Figure 2 PC1, PC2, and PC3 Plot by Race
Majority of the population are Caucasians from Europe, with the exception of Utah residents from the United States. There are too few Spanish to make a conclusion about their genetic LD pattern. Chinese were identified into two groups: Han Chinese in Beijing, and Southern Han Chinese, who reside in the same country, but are fairly distant from each other geographically.
Four race groups are clearly segregated on the left plot of Figure 1. This suggests that principal component analysis is capable of picking up the systematic difference in the genetic structures across racial groups. It is easier to separate Asians, Europeans, and Africans from each other since they are located fairly isolated at the corners of the plot. It may, however, be a challenge to single out Latinos by the values of their principal components. The Latinos carry ancestral inheritance from Asian and European genetic mixture, which results in a diverse genetic background. This is confirmed by the widely scattered AMR PC points on the plot. Figure 2 puts the four groups on a 3D space. We can see that while Latinos carry strong resemblance to Europeans and Asians, they are deviated from Asians on the third dimension, which could be the result of generations of recombination after the mixture.

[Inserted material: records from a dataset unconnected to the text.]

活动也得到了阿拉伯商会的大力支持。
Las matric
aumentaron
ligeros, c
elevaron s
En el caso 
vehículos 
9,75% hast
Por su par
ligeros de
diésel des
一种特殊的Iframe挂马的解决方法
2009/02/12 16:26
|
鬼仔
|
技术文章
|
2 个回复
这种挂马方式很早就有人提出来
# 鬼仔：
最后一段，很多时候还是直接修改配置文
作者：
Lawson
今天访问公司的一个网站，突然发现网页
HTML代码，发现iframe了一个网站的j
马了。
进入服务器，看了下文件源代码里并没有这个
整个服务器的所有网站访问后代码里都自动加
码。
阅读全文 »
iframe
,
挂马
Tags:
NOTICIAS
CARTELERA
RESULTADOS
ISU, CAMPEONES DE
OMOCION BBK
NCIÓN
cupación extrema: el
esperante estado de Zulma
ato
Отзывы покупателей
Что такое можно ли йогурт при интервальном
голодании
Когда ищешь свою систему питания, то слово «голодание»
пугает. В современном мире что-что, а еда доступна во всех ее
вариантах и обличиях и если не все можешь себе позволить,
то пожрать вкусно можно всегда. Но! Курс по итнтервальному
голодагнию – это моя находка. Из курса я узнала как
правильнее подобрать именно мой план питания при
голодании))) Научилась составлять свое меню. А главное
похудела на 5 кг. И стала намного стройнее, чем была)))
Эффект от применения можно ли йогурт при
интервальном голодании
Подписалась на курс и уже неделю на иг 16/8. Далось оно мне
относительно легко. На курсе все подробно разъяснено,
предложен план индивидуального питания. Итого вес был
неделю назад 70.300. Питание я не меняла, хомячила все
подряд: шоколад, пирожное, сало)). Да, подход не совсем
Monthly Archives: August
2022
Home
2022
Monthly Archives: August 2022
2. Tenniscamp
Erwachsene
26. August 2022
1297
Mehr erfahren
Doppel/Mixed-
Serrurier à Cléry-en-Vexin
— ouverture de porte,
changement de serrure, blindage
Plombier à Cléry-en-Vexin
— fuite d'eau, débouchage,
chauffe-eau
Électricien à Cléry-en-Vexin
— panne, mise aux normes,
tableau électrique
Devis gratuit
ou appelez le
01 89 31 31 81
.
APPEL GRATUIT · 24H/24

The right plot of Figure 1 shows that after the adjustment of first 9 principal components, there are no visible differences or segregations on the distribution of PC points by racial groups. This indicates that the first 10 principal components have sufficiently captured the underlying genetic structure of each racial group. The linkage disequilibrium is therefore neutralized when principal components are included in the statistical model.

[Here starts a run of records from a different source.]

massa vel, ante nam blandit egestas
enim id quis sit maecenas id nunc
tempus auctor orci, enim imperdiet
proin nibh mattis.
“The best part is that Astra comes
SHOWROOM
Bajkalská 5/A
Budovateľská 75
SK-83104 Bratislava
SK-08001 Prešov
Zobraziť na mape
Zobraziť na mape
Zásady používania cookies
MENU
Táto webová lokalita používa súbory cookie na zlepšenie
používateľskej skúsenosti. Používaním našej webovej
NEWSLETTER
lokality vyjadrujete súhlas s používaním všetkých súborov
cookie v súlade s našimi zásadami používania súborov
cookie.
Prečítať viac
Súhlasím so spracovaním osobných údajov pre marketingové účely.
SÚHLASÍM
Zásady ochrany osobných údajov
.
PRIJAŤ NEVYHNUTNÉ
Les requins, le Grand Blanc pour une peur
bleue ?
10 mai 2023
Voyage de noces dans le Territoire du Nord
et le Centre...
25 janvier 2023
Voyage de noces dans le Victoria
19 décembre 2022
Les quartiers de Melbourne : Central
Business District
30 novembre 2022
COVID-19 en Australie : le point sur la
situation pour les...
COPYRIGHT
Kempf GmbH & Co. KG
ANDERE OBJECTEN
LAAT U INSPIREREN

The principal component analysis is capable of capturing the linkage disequilibrium pattern across populations, and account for the underlying genetic structure in a statistical analysis. It may not be a reliable method to classify individuals by ethnicity due to the interference of admixtures across populations.
Durbin, R. M. et al. A map of human genome variation from population-scale sequencing. Nature 467, 1061–1073 (2010).

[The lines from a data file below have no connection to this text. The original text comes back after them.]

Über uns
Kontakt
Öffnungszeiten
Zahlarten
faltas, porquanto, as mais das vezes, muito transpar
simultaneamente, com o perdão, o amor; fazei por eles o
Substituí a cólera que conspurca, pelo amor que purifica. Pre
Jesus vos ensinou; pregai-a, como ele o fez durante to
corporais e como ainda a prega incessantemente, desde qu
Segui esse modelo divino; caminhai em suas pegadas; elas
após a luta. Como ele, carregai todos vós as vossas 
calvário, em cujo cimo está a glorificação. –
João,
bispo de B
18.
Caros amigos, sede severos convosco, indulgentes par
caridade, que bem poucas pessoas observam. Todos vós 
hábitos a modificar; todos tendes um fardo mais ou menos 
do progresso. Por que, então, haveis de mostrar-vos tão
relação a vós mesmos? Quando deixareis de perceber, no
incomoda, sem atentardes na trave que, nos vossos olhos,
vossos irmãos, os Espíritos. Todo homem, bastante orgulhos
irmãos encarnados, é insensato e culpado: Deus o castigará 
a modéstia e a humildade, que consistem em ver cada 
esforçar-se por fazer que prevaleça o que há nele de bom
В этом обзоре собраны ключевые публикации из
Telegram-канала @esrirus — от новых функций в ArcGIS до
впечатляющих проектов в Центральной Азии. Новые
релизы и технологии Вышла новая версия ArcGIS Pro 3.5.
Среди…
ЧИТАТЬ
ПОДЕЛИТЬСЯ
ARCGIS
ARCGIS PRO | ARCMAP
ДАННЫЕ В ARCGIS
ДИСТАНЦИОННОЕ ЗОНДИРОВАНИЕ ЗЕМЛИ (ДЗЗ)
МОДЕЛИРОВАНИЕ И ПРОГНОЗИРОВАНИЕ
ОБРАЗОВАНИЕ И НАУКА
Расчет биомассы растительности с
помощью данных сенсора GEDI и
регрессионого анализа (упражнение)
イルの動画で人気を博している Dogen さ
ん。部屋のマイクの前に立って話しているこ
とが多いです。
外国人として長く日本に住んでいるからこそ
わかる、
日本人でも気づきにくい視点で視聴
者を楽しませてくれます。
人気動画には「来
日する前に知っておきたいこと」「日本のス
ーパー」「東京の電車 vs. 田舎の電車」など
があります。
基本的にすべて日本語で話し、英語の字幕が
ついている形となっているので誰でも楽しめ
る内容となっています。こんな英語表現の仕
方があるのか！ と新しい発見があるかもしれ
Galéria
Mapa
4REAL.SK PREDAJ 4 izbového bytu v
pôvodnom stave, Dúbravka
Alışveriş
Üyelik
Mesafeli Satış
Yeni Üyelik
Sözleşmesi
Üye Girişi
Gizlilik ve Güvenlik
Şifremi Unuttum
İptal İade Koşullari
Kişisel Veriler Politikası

McVean, G. A. et al. An integrated map of genetic variation from 1,092 human genomes. Nature 491, 56–65 (2012).
Novembre, J. et al. Genes mirror geography within Europe. Nature 456, 98–101 (2008).
Patterson, N., Price, A. L. & Reich, D. Population Structure and Eigenanalysis. PLoS Genetics 2, e190 (2006).
Price, A. L. et al. Principal components analysis corrects for stratification in genome-wide association studies. Nature Genetics 38, 904–909 (2006).